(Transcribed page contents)

===

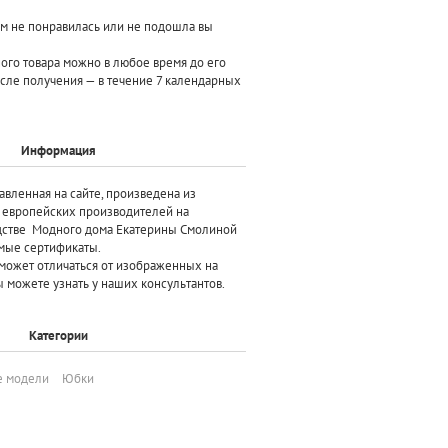
ам не понравилась или не подошла вы
ного товара можно в любое время до его
осле получения — в течение 7 календарных
Информация
авленная на сайте, произведена
из
х европейских производителей
на
дстве Модного дома Екатерины Смолиной
мые сертификаты.
может отличаться от изображенных на
 можете узнать у наших консультантов.
Категории
е модели
Юбки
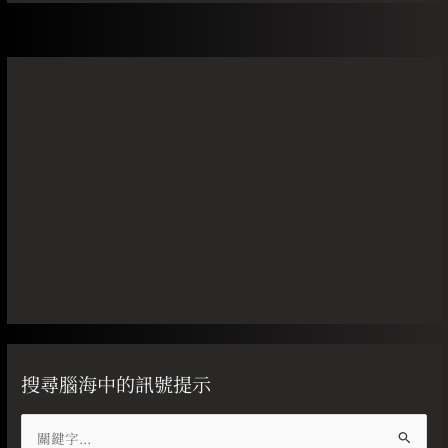
搜尋腦海中的訊號提示
搜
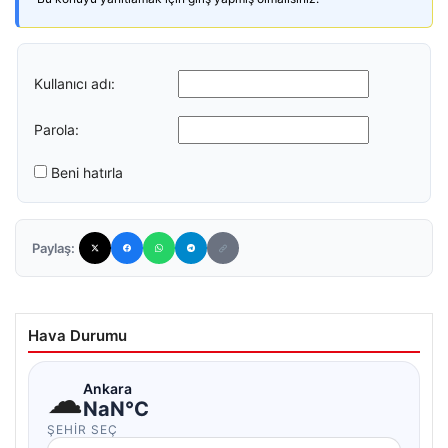
Kullanıcı adı:
Parola:
Beni hatırla
Paylaş:
Hava Durumu
☁
Ankara
NaN°C
ŞEHIR SEÇ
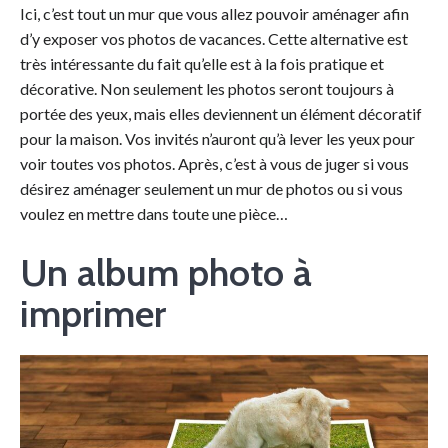
Ici, c’est tout un mur que vous allez pouvoir aménager afin
d’y exposer vos photos de vacances. Cette alternative est
très intéressante du fait qu’elle est à la fois pratique et
décorative. Non seulement les photos seront toujours à
portée des yeux, mais elles deviennent un élément décoratif
pour la maison. Vos invités n’auront qu’à lever les yeux pour
voir toutes vos photos. Après, c’est à vous de juger si vous
désirez aménager seulement un mur de photos ou si vous
voulez en mettre dans toute une pièce…
Un album photo à
imprimer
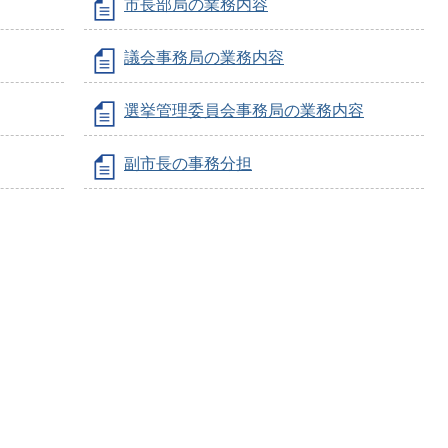
市長部局の業務内容
議会事務局の業務内容
選挙管理委員会事務局の業務内容
副市長の事務分担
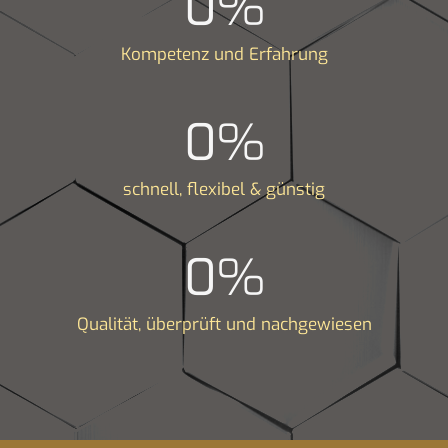
0
%
Kompetenz und Erfahrung
0
%
schnell, flexibel & günstig
0
%
Qualität, überprüft und nachgewiesen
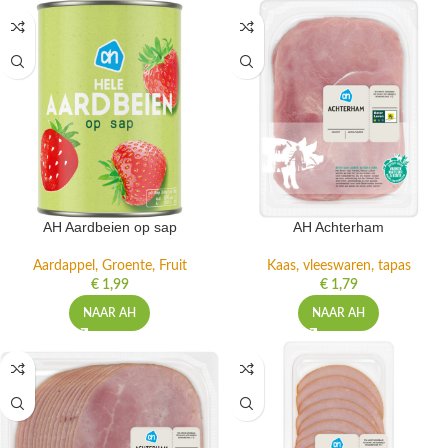
AH Aardbeien op sap
AH Achterham
Aardappel, Groente, Fruit
Kaas, vleeswaren, tapas
€
1,99
€
1,79
NAAR AH
NAAR AH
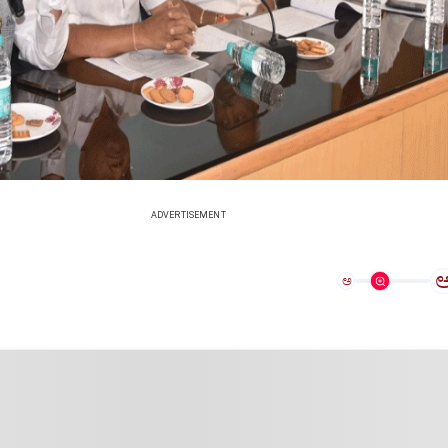
ADVERTISEMENT
ಅ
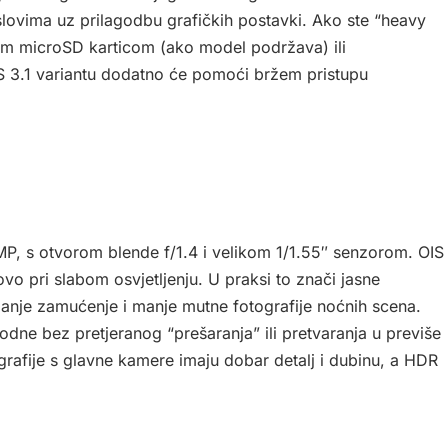
lovima uz prilagodbu grafičkih postavki. Ako ste “heavy
om microSD karticom (ako model podržava) ili
S 3.1 variantu dodatno će pomoći bržem pristupu
P, s otvorom blende f/1.4 i velikom 1/1.55″ senzorom. OIS
tovo pri slabom osvjetljenju. U praksi to znači jasne
z manje zamućenje i manje mutne fotografije noćnih scena.
odne bez pretjeranog “prešaranja” ili pretvaranja u previše
grafije s glavne kamere imaju dobar detalj i dubinu, a HDR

===

Description of the task
Wherever a line of the entries holds the string "yeux", copy that line.

Completed exercise
portée des yeux, mais elles deviennent un élément décoratif
pour la maison. Vos invités n’auront qu’à lever les yeux pour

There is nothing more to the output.